RECORDS TO USE:
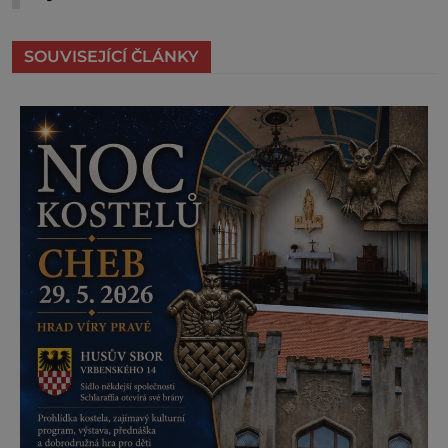
SOUVISEJÍCÍ ČLÁNKY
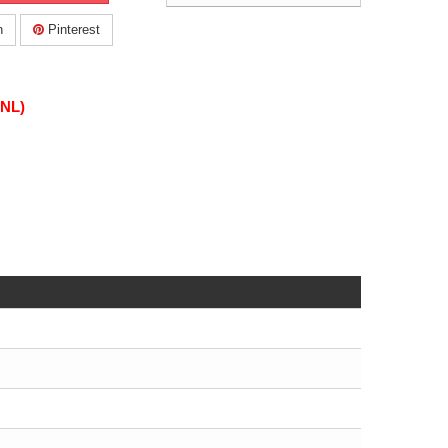
n
Pinterest
(NL)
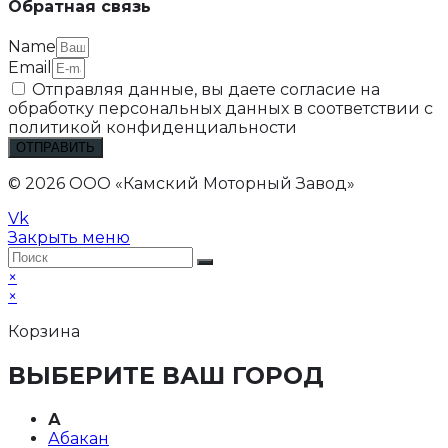
Обратная связь
Name
Email
Отправляя данные, вы даете согласие на
обработку персональных данных в соответствии с
политикой конфиденциальности
ОТПРАВИТЬ
© 2026 ООО «Камский Моторный Завод»
Vk
Закрыть меню
×
×
Корзина
ВЫБЕРИТЕ ВАШ ГОРОД
А
Абакан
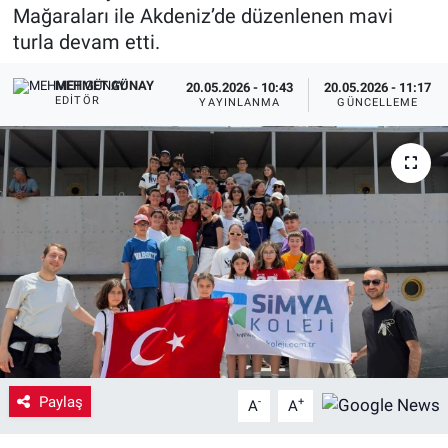
Mağaraları ile Akdeniz’de düzenlenen mavi
Yaşam
turla devam etti.
VEFATLAR
MEHMET GÜNAY
20.05.2026 - 10:43
20.05.2026 - 11:17
EDITÖR
YAYINLANMA
GÜNCELLEME
Paylaş
-
+
A
A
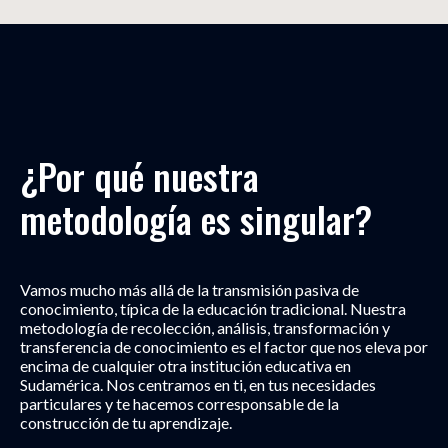
¿Por qué nuestra 
metodología es singular?
Vamos mucho más allá de la transmisión pasiva de
conocimiento, típica de la educación tradicional. Nuestra
metodología de recolección, análisis, transformación y
transferencia de conocimiento es el factor que nos eleva por
encima de cualquier otra institución educativa en
Sudamérica. Nos centramos en ti, en tus necesidades
particulares y te hacemos corresponsable de la
construcción de tu aprendizaje.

WORK TO COMPLETE:
Scan the entries above for the string "conocimiento", and copy every line where it turns up.

SOLUTION FOR THIS TASK:
conocimiento, típica de la educación tradicional. Nuestra
transferencia de conocimiento es el factor que nos eleva por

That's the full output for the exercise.